Gravy: Butter is not a necessary part of a delicious gravy—the pan drippings from your turkey work just as well. Add extra herbs or stock to provide more body and flavor without additional fat.
Stuffing: Forego the prepackaged stuffing mix, which is often heavy on the additives and salt. Make your own better-for-you stuffing base by cubing whole grain bread and leaving it out overnight to dry (or putting the bread cubes in a 350-degree oven for 15 minutes). For flavor additions, skip the sausage and go for apples or butternut squash.
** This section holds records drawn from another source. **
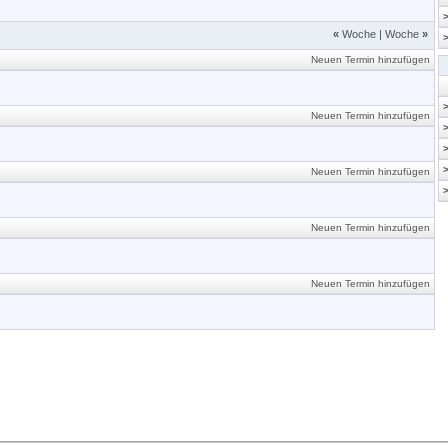
«
Woche
|
Woche
»
Neuen Termin hinzufügen
Neuen Termin hinzufügen
Neuen Termin hinzufügen
Neuen Termin hinzufügen
Neuen Termin hinzufügen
Green bean casserole: It’s more work, but making homemade mushroom soup instead of using canned will save you calories, fat and sodium. Using frozen green beans instead of fresh will give you more time to make the soup, while still giving you tons of nutrients. Instead of the fried onions or buttery crackers on top, lightly pan-fry shallots in seasoned flour and sprinkle them over your cooked casserole.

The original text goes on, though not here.